▸ BRIEF: Retyping the data exactly is the task. Include every line.
[WORKING DATA — start]
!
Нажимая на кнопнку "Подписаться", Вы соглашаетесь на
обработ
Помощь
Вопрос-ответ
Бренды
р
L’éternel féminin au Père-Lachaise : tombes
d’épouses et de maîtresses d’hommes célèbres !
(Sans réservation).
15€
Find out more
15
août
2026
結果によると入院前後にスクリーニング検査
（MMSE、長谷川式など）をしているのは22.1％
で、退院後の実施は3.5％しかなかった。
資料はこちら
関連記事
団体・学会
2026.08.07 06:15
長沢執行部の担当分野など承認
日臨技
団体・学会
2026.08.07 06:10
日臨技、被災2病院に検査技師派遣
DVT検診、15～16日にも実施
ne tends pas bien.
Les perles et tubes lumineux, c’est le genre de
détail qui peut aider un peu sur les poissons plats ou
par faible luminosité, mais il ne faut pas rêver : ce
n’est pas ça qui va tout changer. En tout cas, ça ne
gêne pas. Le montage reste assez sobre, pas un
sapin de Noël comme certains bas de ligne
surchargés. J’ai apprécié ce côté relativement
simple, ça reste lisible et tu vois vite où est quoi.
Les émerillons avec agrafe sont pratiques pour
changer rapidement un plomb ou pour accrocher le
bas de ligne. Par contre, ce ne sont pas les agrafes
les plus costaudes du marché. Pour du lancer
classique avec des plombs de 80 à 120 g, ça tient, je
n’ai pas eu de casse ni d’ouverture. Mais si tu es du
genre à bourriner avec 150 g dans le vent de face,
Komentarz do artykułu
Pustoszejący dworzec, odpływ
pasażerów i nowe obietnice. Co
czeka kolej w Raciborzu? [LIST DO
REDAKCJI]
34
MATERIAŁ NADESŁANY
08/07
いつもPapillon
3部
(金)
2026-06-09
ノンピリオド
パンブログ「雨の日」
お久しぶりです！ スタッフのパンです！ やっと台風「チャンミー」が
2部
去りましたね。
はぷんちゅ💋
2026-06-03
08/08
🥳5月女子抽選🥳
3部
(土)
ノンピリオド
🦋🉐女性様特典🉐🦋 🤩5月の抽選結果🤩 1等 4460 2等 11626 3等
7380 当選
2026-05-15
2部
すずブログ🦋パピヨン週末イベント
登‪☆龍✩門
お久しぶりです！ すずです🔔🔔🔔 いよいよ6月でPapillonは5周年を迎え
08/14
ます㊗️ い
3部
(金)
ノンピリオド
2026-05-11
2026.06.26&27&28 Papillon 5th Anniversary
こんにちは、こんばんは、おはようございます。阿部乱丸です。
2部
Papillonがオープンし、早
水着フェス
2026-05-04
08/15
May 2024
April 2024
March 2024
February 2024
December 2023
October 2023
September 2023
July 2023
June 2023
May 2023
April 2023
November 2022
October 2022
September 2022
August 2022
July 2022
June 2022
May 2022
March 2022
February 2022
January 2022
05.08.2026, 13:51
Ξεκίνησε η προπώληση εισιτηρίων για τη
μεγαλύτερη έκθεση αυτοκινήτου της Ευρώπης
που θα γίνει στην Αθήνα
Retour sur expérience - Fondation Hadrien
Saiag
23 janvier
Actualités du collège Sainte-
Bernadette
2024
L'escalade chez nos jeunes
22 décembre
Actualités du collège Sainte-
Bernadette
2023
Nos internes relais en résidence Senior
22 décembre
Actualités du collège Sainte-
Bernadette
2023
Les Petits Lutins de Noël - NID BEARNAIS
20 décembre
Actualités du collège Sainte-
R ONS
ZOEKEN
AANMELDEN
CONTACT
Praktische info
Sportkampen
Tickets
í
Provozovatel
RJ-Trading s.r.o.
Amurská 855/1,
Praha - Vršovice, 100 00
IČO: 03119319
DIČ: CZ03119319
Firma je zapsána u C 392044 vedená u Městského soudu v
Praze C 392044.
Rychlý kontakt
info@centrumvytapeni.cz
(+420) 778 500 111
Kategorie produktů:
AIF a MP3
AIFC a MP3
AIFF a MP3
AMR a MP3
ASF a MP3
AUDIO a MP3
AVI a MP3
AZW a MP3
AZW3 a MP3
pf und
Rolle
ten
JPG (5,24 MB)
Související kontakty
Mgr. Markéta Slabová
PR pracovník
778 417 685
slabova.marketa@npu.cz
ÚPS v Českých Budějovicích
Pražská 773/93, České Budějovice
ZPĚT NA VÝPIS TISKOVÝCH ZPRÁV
[WORKING DATA — finish]
▸ COMPLETED TASK:
!
Нажимая на кнопнку "Подписаться", Вы соглашаетесь на
обработ
Помощь
Вопрос-ответ
Бренды
р
L’éternel féminin au Père-Lachaise : tombes
d’épouses et de maîtresses d’hommes célèbres !
(Sans réservation).
15€
Find out more
15
août
2026
結果によると入院前後にスクリーニング検査
（MMSE、長谷川式など）をしているのは22.1％
で、退院後の実施は3.5％しかなかった。
資料はこちら
関連記事
団体・学会
2026.08.07 06:15
長沢執行部の担当分野など承認
日臨技
団体・学会
2026.08.07 06:10
日臨技、被災2病院に検査技師派遣
DVT検診、15～16日にも実施
ne tends pas bien.
Les perles et tubes lumineux, c’est le genre de
détail qui peut aider un peu sur les poissons plats ou
par faible luminosité, mais il ne faut pas rêver : ce
n’est pas ça qui va tout changer. En tout cas, ça ne
gêne pas. Le montage reste assez sobre, pas un
sapin de Noël comme certains bas de ligne
surchargés. J’ai apprécié ce côté relativement
simple, ça reste lisible et tu vois vite où est quoi.
Les émerillons avec agrafe sont pratiques pour
changer rapidement un plomb ou pour accrocher le
bas de ligne. Par contre, ce ne sont pas les agrafes
les plus costaudes du marché. Pour du lancer
classique avec des plombs de 80 à 120 g, ça tient, je
n’ai pas eu de casse ni d’ouverture. Mais si tu es du
genre à bourriner avec 150 g dans le vent de face,
Komentarz do artykułu
Pustoszejący dworzec, odpływ
pasażerów i nowe obietnice. Co
czeka kolej w Raciborzu? [LIST DO
REDAKCJI]
34
MATERIAŁ NADESŁANY
08/07
いつもPapillon
3部
(金)
2026-06-09
ノンピリオド
パンブログ「雨の日」
お久しぶりです！ スタッフのパンです！ やっと台風「チャンミー」が
2部
去りましたね。
はぷんちゅ💋
2026-06-03
08/08
🥳5月女子抽選🥳
3部
(土)
ノンピリオド
🦋🉐女性様特典🉐🦋 🤩5月の抽選結果🤩 1等 4460 2等 11626 3等
7380 当選
2026-05-15
2部
すずブログ🦋パピヨン週末イベント
登‪☆龍✩門
お久しぶりです！ すずです🔔🔔🔔 いよいよ6月でPapillonは5周年を迎え
08/14
ます㊗️ い
3部
(金)
ノンピリオド
2026-05-11
2026.06.26&27&28 Papillon 5th Anniversary
こんにちは、こんばんは、おはようございます。阿部乱丸です。
2部
Papillonがオープンし、早
水着フェス
2026-05-04
08/15
May 2024
April 2024
March 2024
February 2024
December 2023
October 2023
September 2023
July 2023
June 2023
May 2023
April 2023
November 2022
October 2022
September 2022
August 2022
July 2022
June 2022
May 2022
March 2022
February 2022
January 2022
05.08.2026, 13:51
Ξεκίνησε η προπώληση εισιτηρίων για τη
μεγαλύτερη έκθεση αυτοκινήτου της Ευρώπης
που θα γίνει στην Αθήνα
Retour sur expérience - Fondation Hadrien
Saiag
23 janvier
Actualités du collège Sainte-
Bernadette
2024
L'escalade chez nos jeunes
22 décembre
Actualités du collège Sainte-
Bernadette
2023
Nos internes relais en résidence Senior
22 décembre
Actualités du collège Sainte-
Bernadette
2023
Les Petits Lutins de Noël - NID BEARNAIS
20 décembre
Actualités du collège Sainte-
R ONS
ZOEKEN
AANMELDEN
CONTACT
Praktische info
Sportkampen
Tickets
í
Provozovatel
RJ-Trading s.r.o.
Amurská 855/1,
Praha - Vršovice, 100 00
IČO: 03119319
DIČ: CZ03119319
Firma je zapsána u C 392044 vedená u Městského soudu v
Praze C 392044.
Rychlý kontakt
info@centrumvytapeni.cz
(+420) 778 500 111
Kategorie produktů:
AIF a MP3
AIFC a MP3
AIFF a MP3
AMR a MP3
ASF a MP3
AUDIO a MP3
AVI a MP3
AZW a MP3
AZW3 a MP3
pf und
Rolle
ten
JPG (5,24 MB)
Související kontakty
Mgr. Markéta Slabová
PR pracovník
778 417 685
slabova.marketa@npu.cz
ÚPS v Českých Budějovicích
Pražská 773/93, České Budějovice
ZPĚT NA VÝPIS TISKOVÝCH ZPRÁV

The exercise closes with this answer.